I had never heard of Brendan “JelloApocalypse” Blaber before February 11, 2024. Until that day, he was best known by the general public for the webseries Epithet Erased, plus his “So This is Basically…” Youtube series commenting on and parodying nerd media culture tentpoles like Tumblr and Pokemon and had a burgeoning career as a voice actor. However, my introduction to his work was a lengthy public Patreon post he made entitled, “Marissa and I Wrote an Anime Dub,” in which he wrote 5,000 words about the localization process for the official Discotek English dub of Lovely Complex, which he allegedly was heavily involved in writing and directing. This post included significant in-depth discussion of his hatred for the series, the protagonist Koizumi Risa, and the artist, Nakahara Aya.

Frankly, Blaber’s post infuriated me. It started with him stating confidently that Lovely Complex, a series I’ve loved since it first aired in 2007, “is considered a grandmother of the shoujo genre, mostly because it’s old,” and only got worse from there. Each paragraph brought a fresh insult as he revealed details about the dubbing process that doubtless was never meant to be public knowledge and insulted the characters, story, and artist, and threw fuel onto the blazing tire fire that is current localization discourse with his brags about how he had altered the characters. Most baffling of all was his inability to understand the story and heroine of this fairly straightforward romantic comedy, who he proclaimed to be “psychotic.” The way Blaber talked about the show and his inability or refusal to unpack even its most basic themes spoke to the sort of misogyny that pervades critical analysis, in which female characters and creators don’t get even the slightest grace for being messy, imperfect beings.

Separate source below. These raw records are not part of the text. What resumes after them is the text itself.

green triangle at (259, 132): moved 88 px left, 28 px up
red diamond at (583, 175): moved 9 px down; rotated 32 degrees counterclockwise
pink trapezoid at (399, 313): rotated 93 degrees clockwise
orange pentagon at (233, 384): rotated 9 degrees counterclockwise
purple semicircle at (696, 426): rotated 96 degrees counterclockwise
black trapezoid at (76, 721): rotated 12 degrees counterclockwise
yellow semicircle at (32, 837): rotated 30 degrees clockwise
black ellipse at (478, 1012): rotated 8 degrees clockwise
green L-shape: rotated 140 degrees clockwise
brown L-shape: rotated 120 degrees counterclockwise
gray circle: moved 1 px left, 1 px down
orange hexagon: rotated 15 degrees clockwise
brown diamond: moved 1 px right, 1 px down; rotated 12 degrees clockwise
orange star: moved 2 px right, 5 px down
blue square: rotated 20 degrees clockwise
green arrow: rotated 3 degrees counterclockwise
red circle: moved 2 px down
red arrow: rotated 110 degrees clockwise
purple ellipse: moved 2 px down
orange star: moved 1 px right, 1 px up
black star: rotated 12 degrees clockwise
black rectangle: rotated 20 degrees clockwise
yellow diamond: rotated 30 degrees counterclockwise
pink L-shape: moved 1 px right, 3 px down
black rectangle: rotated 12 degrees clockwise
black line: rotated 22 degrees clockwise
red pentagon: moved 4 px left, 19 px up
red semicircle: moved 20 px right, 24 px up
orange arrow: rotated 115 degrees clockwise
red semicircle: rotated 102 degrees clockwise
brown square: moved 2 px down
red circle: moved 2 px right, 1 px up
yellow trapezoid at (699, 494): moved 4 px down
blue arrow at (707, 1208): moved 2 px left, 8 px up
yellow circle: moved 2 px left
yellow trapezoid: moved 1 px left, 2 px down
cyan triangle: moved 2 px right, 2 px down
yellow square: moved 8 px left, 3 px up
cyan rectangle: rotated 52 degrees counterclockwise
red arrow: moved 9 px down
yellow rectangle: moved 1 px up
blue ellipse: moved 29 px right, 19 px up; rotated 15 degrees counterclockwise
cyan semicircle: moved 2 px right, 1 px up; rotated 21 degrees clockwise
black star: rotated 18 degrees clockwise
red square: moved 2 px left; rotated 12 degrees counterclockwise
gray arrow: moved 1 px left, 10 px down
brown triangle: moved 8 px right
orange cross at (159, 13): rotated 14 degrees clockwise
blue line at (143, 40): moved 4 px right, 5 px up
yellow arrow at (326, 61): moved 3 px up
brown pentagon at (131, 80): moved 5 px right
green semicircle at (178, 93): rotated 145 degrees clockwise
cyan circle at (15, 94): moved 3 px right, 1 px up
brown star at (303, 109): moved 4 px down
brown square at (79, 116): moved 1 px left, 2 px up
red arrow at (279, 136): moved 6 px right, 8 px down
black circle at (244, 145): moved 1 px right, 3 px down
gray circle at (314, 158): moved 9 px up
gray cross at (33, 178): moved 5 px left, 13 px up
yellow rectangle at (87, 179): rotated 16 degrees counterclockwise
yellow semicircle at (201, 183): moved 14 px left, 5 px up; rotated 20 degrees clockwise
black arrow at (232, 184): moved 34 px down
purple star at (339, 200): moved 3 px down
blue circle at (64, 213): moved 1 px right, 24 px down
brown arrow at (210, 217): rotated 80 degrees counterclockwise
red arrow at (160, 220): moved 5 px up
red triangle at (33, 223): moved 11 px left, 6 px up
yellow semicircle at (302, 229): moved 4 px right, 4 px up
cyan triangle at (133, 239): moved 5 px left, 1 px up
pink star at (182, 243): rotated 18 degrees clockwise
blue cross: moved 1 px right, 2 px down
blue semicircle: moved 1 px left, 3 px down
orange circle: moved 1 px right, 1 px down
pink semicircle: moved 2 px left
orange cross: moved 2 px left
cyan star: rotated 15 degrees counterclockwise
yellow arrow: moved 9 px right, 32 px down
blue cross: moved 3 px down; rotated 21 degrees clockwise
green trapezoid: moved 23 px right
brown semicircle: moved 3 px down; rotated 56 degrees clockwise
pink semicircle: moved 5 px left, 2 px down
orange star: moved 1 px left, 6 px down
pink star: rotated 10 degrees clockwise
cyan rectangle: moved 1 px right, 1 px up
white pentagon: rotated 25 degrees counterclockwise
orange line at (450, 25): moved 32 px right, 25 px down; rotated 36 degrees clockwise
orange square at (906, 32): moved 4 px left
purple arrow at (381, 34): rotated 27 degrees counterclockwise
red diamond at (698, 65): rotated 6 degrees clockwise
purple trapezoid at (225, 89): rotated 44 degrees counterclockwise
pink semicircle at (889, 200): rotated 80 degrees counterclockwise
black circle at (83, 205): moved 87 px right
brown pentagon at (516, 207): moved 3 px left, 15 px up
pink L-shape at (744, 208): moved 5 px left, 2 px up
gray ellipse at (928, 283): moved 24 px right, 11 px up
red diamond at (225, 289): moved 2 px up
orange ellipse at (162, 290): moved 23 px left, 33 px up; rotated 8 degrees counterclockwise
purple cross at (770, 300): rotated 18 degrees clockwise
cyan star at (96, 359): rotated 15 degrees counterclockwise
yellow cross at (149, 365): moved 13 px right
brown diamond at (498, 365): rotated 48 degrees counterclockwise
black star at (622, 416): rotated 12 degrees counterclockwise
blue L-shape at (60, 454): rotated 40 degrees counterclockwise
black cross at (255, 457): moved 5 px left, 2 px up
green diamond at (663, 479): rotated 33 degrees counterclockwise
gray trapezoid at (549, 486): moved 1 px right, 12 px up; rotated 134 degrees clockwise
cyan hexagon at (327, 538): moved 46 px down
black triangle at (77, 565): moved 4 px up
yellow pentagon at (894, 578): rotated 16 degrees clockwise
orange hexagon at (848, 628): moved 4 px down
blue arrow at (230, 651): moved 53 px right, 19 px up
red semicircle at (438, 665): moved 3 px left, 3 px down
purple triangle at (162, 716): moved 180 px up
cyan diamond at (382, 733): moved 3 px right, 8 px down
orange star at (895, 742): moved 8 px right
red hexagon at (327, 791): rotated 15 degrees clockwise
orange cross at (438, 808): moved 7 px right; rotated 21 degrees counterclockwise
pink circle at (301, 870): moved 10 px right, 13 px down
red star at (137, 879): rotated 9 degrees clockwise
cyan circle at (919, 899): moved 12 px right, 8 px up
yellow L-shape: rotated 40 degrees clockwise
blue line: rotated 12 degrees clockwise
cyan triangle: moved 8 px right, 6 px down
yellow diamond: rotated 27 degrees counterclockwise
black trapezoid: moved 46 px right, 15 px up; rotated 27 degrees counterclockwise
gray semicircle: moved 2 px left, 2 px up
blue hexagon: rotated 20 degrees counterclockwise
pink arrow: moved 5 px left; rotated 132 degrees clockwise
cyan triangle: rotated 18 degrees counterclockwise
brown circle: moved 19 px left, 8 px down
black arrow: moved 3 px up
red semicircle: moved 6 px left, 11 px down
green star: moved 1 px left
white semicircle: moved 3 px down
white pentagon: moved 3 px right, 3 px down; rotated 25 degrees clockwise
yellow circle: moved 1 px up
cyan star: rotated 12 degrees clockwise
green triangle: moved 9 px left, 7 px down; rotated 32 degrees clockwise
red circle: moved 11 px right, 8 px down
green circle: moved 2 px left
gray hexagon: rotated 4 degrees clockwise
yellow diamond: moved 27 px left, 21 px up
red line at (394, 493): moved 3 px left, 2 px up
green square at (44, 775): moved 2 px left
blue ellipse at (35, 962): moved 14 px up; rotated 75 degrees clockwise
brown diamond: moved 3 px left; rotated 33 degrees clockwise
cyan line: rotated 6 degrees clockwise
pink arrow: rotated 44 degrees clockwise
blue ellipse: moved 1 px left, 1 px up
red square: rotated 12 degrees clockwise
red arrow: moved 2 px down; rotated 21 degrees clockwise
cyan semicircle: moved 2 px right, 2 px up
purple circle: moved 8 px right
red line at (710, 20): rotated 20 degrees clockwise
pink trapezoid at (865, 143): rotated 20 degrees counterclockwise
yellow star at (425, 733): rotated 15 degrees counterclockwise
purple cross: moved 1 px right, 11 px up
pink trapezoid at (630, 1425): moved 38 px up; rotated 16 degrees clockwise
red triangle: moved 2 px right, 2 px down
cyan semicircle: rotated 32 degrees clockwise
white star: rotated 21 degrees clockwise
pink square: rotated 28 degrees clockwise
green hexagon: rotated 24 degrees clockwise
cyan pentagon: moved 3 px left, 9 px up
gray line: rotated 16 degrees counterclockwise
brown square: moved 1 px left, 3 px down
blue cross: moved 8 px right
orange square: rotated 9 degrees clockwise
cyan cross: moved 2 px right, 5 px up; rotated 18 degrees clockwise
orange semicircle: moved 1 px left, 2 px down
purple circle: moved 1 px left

Ohtani looking exasperated. Subtitle: What's your problem... you're STILL crying?

Lovely Complex is not, by any means, a challenging series. Osakan high school student Risa sticks out–at 5’7”, she’s well above average height for a Japanese girl. She desperately wants to fall in love, and her only requirement is that any potential suitors be taller than her. Her classmate, Otani Atsushi, is five inches shorter than her, and ever since the first day of school, the two have been shoved together as a comedy duo thanks to their squabbling. When Suzuki, a cute boy who is taller than Risa joins their class, Otani reveals that he’s taken notice of Risa’s petite friend Chiharu and offers to make a pact: the two of them will help set the other one up. Of course, by the law of rom-coms, the two end up falling in love with one another.

I fell in love with Risa from the show’s first minutes, when she fell asleep standing up in the middle of an assembly because she was up all night playing video games. She’s insecure about her height, which has made it impossible for her to be seen as feminine. Most boys her age wouldn’t consider dating a girl taller than them, so she’s never had much of a romantic life. She’s also a loud, weird dork who would rather go down the waterslide on a trip to the pool than sit around with the boy she has a crush on.

The character Blaber describes only vaguely resembles the Risa I know and love. He says, “Risa is an inconsistently written, awful character who does nothing but miscommunicate and cause problems.” It’s true, Risa is messy. She’s self-centered and not particularly in touch with her feelings, doing things like sublimating them into a crush on a teacher who looks like her favorite video game boyfriend. She compares herself to other girls and makes herself insecure. She makes poor, selfish decisions.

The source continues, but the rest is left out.